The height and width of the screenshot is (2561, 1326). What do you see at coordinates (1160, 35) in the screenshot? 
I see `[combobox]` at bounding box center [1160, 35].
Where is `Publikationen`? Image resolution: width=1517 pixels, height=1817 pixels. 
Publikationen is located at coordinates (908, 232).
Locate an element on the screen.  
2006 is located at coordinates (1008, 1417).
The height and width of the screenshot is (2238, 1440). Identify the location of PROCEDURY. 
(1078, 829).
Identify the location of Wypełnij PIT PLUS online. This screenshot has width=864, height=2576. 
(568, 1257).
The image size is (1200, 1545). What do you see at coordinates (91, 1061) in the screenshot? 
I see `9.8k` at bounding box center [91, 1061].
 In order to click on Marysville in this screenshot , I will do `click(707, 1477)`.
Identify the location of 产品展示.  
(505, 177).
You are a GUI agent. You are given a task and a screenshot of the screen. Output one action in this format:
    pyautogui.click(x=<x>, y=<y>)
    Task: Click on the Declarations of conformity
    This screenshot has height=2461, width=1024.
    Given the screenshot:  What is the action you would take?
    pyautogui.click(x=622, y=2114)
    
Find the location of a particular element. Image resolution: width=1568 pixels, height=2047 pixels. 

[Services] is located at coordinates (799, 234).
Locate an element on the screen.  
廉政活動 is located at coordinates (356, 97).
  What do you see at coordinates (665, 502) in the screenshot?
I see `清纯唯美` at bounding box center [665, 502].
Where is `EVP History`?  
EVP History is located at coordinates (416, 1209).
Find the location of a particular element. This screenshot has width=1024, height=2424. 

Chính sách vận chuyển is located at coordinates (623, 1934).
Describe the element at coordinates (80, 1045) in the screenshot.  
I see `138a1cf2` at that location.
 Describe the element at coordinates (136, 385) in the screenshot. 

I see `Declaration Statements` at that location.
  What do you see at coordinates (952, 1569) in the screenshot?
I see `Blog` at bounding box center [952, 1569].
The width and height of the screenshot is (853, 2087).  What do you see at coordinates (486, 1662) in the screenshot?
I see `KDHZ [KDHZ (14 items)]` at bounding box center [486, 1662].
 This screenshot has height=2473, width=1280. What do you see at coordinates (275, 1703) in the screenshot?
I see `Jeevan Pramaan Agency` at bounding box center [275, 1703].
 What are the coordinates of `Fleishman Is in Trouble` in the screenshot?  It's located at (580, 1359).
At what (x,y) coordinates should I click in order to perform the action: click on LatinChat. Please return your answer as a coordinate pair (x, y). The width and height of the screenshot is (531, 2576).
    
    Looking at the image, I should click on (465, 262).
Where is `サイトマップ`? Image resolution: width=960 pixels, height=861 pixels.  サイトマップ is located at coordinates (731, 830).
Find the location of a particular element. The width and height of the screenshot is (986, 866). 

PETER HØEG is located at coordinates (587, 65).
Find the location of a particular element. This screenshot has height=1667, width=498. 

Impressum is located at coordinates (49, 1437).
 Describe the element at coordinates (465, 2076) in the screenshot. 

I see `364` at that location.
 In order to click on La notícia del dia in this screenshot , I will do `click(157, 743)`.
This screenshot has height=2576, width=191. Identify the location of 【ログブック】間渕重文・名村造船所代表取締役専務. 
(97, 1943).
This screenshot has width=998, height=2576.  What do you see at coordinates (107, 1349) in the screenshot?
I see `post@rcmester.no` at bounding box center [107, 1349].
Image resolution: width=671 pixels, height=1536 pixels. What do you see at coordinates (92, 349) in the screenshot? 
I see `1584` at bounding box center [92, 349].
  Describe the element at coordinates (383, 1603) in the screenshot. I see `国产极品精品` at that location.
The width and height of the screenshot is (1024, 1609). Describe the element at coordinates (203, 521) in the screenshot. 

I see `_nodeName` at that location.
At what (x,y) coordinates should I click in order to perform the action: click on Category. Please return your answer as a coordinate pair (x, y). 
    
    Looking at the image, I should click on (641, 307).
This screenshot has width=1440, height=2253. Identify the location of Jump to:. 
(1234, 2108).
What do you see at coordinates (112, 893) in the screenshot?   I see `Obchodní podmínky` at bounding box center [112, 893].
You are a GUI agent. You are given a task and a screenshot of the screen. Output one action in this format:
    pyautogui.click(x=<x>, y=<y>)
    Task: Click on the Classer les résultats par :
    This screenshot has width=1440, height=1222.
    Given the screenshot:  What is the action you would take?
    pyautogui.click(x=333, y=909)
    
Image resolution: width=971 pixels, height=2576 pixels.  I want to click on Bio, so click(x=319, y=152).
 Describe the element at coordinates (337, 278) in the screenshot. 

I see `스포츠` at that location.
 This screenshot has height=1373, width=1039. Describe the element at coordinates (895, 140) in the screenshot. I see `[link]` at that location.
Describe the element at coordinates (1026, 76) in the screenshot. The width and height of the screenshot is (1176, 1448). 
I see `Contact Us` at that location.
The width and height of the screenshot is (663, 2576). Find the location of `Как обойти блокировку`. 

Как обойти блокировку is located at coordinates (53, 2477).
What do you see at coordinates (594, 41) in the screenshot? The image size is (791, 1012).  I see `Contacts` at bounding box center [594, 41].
━━━━━━━━
### Work instruction
Reproduce the material exactly, and keep every line as it is.

### Answer box
The height and width of the screenshot is (2561, 1326). What do you see at coordinates (1160, 35) in the screenshot? 
I see `[combobox]` at bounding box center [1160, 35].
Where is `Publikationen`? Image resolution: width=1517 pixels, height=1817 pixels. 
Publikationen is located at coordinates (908, 232).
Locate an element on the screen.  
2006 is located at coordinates (1008, 1417).
The height and width of the screenshot is (2238, 1440). Identify the location of PROCEDURY. 
(1078, 829).
Identify the location of Wypełnij PIT PLUS online. This screenshot has width=864, height=2576. 
(568, 1257).
The image size is (1200, 1545). What do you see at coordinates (91, 1061) in the screenshot? 
I see `9.8k` at bounding box center [91, 1061].
 In order to click on Marysville in this screenshot , I will do `click(707, 1477)`.
Identify the location of 产品展示.  
(505, 177).
You are a GUI agent. You are given a task and a screenshot of the screen. Output one action in this format:
    pyautogui.click(x=<x>, y=<y>)
    Task: Click on the Declarations of conformity
    This screenshot has height=2461, width=1024.
    Given the screenshot:  What is the action you would take?
    pyautogui.click(x=622, y=2114)
    
Find the location of a particular element. Image resolution: width=1568 pixels, height=2047 pixels. 

[Services] is located at coordinates (799, 234).
Locate an element on the screen.  
廉政活動 is located at coordinates (356, 97).
  What do you see at coordinates (665, 502) in the screenshot?
I see `清纯唯美` at bounding box center [665, 502].
Where is `EVP History`?  
EVP History is located at coordinates (416, 1209).
Find the location of a particular element. This screenshot has width=1024, height=2424. 

Chính sách vận chuyển is located at coordinates (623, 1934).
Describe the element at coordinates (80, 1045) in the screenshot.  
I see `138a1cf2` at that location.
 Describe the element at coordinates (136, 385) in the screenshot. 

I see `Declaration Statements` at that location.
  What do you see at coordinates (952, 1569) in the screenshot?
I see `Blog` at bounding box center [952, 1569].
The width and height of the screenshot is (853, 2087).  What do you see at coordinates (486, 1662) in the screenshot?
I see `KDHZ [KDHZ (14 items)]` at bounding box center [486, 1662].
 This screenshot has height=2473, width=1280. What do you see at coordinates (275, 1703) in the screenshot?
I see `Jeevan Pramaan Agency` at bounding box center [275, 1703].
 What are the coordinates of `Fleishman Is in Trouble` in the screenshot?  It's located at (580, 1359).
At what (x,y) coordinates should I click in order to perform the action: click on LatinChat. Please return your answer as a coordinate pair (x, y). The width and height of the screenshot is (531, 2576).
    
    Looking at the image, I should click on (465, 262).
Where is `サイトマップ`? Image resolution: width=960 pixels, height=861 pixels.  サイトマップ is located at coordinates (731, 830).
Find the location of a particular element. The width and height of the screenshot is (986, 866). 

PETER HØEG is located at coordinates (587, 65).
Find the location of a particular element. This screenshot has height=1667, width=498. 

Impressum is located at coordinates (49, 1437).
 Describe the element at coordinates (465, 2076) in the screenshot. 

I see `364` at that location.
 In order to click on La notícia del dia in this screenshot , I will do `click(157, 743)`.
This screenshot has height=2576, width=191. Identify the location of 【ログブック】間渕重文・名村造船所代表取締役専務. 
(97, 1943).
This screenshot has width=998, height=2576.  What do you see at coordinates (107, 1349) in the screenshot?
I see `post@rcmester.no` at bounding box center [107, 1349].
Image resolution: width=671 pixels, height=1536 pixels. What do you see at coordinates (92, 349) in the screenshot? 
I see `1584` at bounding box center [92, 349].
  Describe the element at coordinates (383, 1603) in the screenshot. I see `国产极品精品` at that location.
The width and height of the screenshot is (1024, 1609). Describe the element at coordinates (203, 521) in the screenshot. 

I see `_nodeName` at that location.
At what (x,y) coordinates should I click in order to perform the action: click on Category. Please return your answer as a coordinate pair (x, y). 
    
    Looking at the image, I should click on (641, 307).
This screenshot has width=1440, height=2253. Identify the location of Jump to:. 
(1234, 2108).
What do you see at coordinates (112, 893) in the screenshot?   I see `Obchodní podmínky` at bounding box center [112, 893].
You are a GUI agent. You are given a task and a screenshot of the screen. Output one action in this format:
    pyautogui.click(x=<x>, y=<y>)
    Task: Click on the Classer les résultats par :
    This screenshot has width=1440, height=1222.
    Given the screenshot:  What is the action you would take?
    pyautogui.click(x=333, y=909)
    
Image resolution: width=971 pixels, height=2576 pixels.  I want to click on Bio, so click(x=319, y=152).
 Describe the element at coordinates (337, 278) in the screenshot. 

I see `스포츠` at that location.
 This screenshot has height=1373, width=1039. Describe the element at coordinates (895, 140) in the screenshot. I see `[link]` at that location.
Describe the element at coordinates (1026, 76) in the screenshot. The width and height of the screenshot is (1176, 1448). 
I see `Contact Us` at that location.
The width and height of the screenshot is (663, 2576). Find the location of `Как обойти блокировку`. 

Как обойти блокировку is located at coordinates (53, 2477).
What do you see at coordinates (594, 41) in the screenshot? The image size is (791, 1012).  I see `Contacts` at bounding box center [594, 41].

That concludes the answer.